• Task brief
Every line below that holds "http" must be copied.

--- Record excerpts Enclosed Below ---

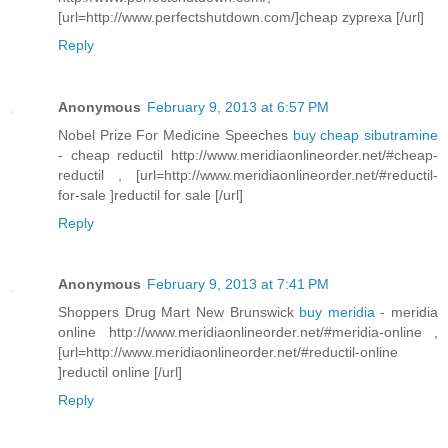
[url=http://www.perfectshutdown.com/]cheap zyprexa [/url]
Reply
Anonymous
February 9, 2013 at 6:57 PM
Nobel Prize For Medicine Speeches
buy cheap sibutramine
- cheap reductil http://www.meridiaonlineorder.net/#cheap-
reductil , [url=http://www.meridiaonlineorder.net/#reductil-
for-sale ]reductil for sale [/url]
Reply
Anonymous
February 9, 2013 at 7:41 PM
Shoppers Drug Mart New Brunswick
buy meridia
- meridia
online http://www.meridiaonlineorder.net/#meridia-online ,
[url=http://www.meridiaonlineorder.net/#reductil-online
]reductil online [/url]
Reply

--- End of Enclosed Record excerpts ---

• Task solution
[url=http://www.perfectshutdown.com/]cheap zyprexa [/url]
- cheap reductil http://www.meridiaonlineorder.net/#cheap-
reductil , [url=http://www.meridiaonlineorder.net/#reductil-
online http://www.meridiaonlineorder.net/#meridia-online ,
[url=http://www.meridiaonlineorder.net/#reductil-online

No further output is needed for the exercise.